Kanchipuram 21 septembre
Albert, mon chauffeur pour la journée, employé de Monsieur Joseph, est venu me chercher directement chez Sujit. Quel luxe ! Petite frayeur au départ : la voiture ne veut pas démarrer. Le chauffeur demande à deux quidams de pousser, et ça démarre ! Plus de problème ensuite. Je suis ravie de constater que la voiture a la clim. La première question d’Albert est de savoir si je suis catholique. Je ne me reconnais pas vraiment dans ce terme, mais va pour catholique ! Cela semble lui faire très plaisir (il fait partie de la minorité catholique du pays).

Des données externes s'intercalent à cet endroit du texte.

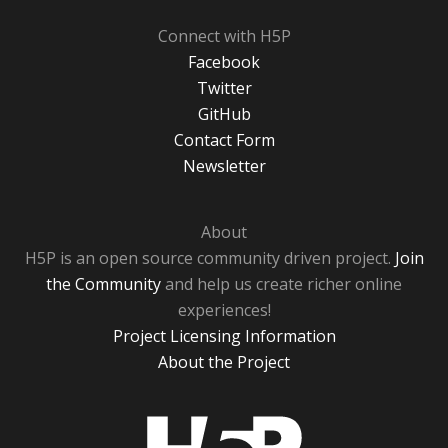
Connect with H5P
Facebook
Twitter
GitHub
Contact Form
Newsletter
About
H5P is an open source community driven project.
Join
the Community
and help us create richer online
experiences!
Project Licensing Information
About the Project
H5P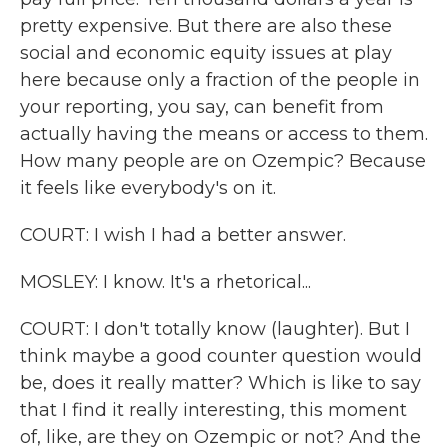
pretty expensive. But there are also these
social and economic equity issues at play
here because only a fraction of the people in
your reporting, you say, can benefit from
actually having the means or access to them.
How many people are on Ozempic? Because
it feels like everybody's on it.
COURT: I wish I had a better answer.
MOSLEY: I know. It's a rhetorical...
COURT: I don't totally know (laughter). But I
think maybe a good counter question would
be, does it really matter? Which is like to say
that I find it really interesting, this moment
of, like, are they on Ozempic or not? And the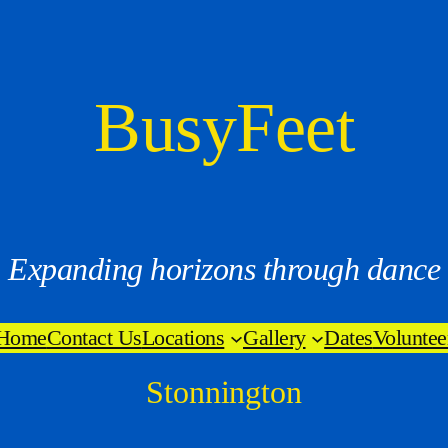
BusyFeet
Expanding horizons through dance
Home
Contact Us
Locations
Gallery
Dates
Voluntee
Stonnington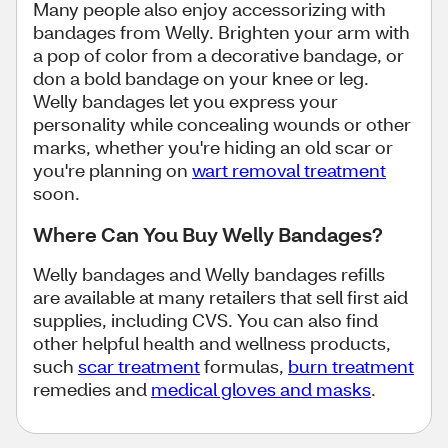
Many people also enjoy accessorizing with
bandages from Welly. Brighten your arm with
a pop of color from a decorative bandage, or
don a bold bandage on your knee or leg.
Welly bandages let you express your
personality while concealing wounds or other
marks, whether you're hiding an old scar or
you're planning on
wart removal treatment
soon.
Where Can You Buy Welly Bandages?
Welly bandages and Welly bandages refills
are available at many retailers that sell first aid
supplies, including CVS. You can also find
other helpful health and wellness products,
such
scar treatment
formulas,
burn treatment
remedies and
medical gloves and masks
.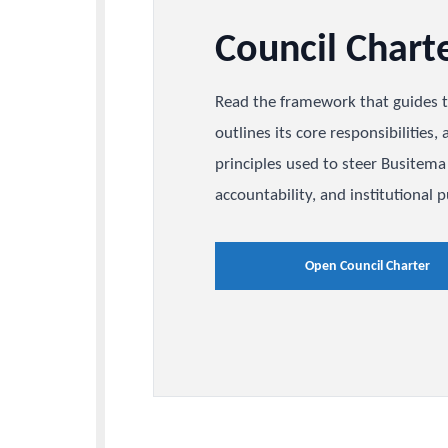
Council Cha
Read the framework that gu
outlines its core responsibi
principles used to steer Bu
accountability, and institu
Open Council Ch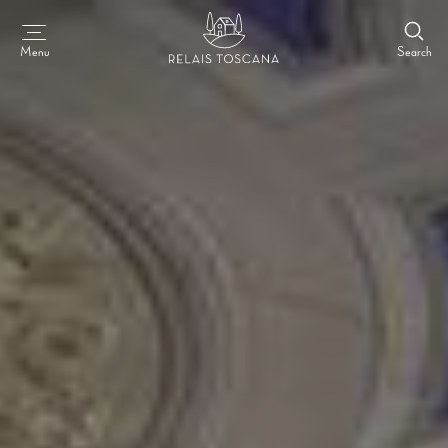
Search
Menu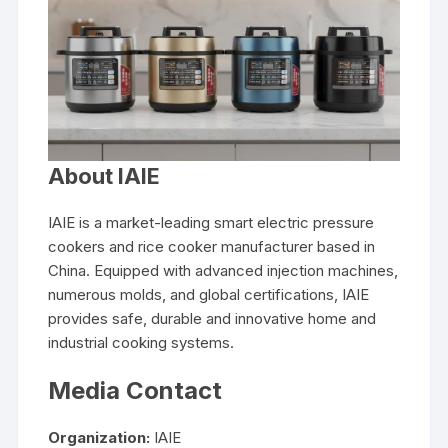
About IAIE
IAIE is a market-leading smart electric pressure
cookers and rice cooker manufacturer based in
China. Equipped with advanced injection machines,
numerous molds, and global certifications, IAIE
provides safe, durable and innovative home and
industrial cooking systems.
Media Contact
Organization:
IAIE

Je dors comme une masse jusqu'à Kanchipuram : la nuit a été dure. Tuer des zombies jusqu'à 2 heures du matin est assez fatiguant et un moustique m
’a suçoté la plante de pied gauche. Je n’avais pas pensé à mettre de l’anti-moustique à cet endroit ! Deux petits mamelons bizarres ont poussé sur ma plante de pied, provoquant une douleur assez lancinante. Après l’application de glace, tout à disparu, mais je n’ai pas pu dormir beaucoup plus.A Kanchipuram petit repas. La dame qui m'accueille pense que je me suis trompée et veut m‘emmener dans la salle climatisée pour les riches, à l’arrière, mais je refuse : l‘ambiance est beaucoup plus sympa ici. Visite de quelques temples (dont un avec de magnifiques éléphants : voir photos sur Pikéo, lien à droite en bas de l’écran). Visite d‘une « fabrique » de soie : Kanchipuram est la capitale indienne de la soie! Je suis un peu déçue car la fabrique n’en est pas une. Il n’y a qu’un métier à tisser exposé là pour les touristes. J’achète des foulards, vraiment magnifiques (leur site web : www.sriganapathisilks.com). J’essaie de marchander par deux fois, mais trop mollement, je pense, pour qu’on me prenne au sérieux. Le marchandage, c’est tout un art, et je dois avouer être particulièrement mauvaise.
Sur la route du retour, Albert comprend que je suis française (il ne le savait donc pas ?) et la communication est tout de suite plus facile ! Depuis le matin nous ne communiquions que par geste et trois ou quatre mots d'anglais ).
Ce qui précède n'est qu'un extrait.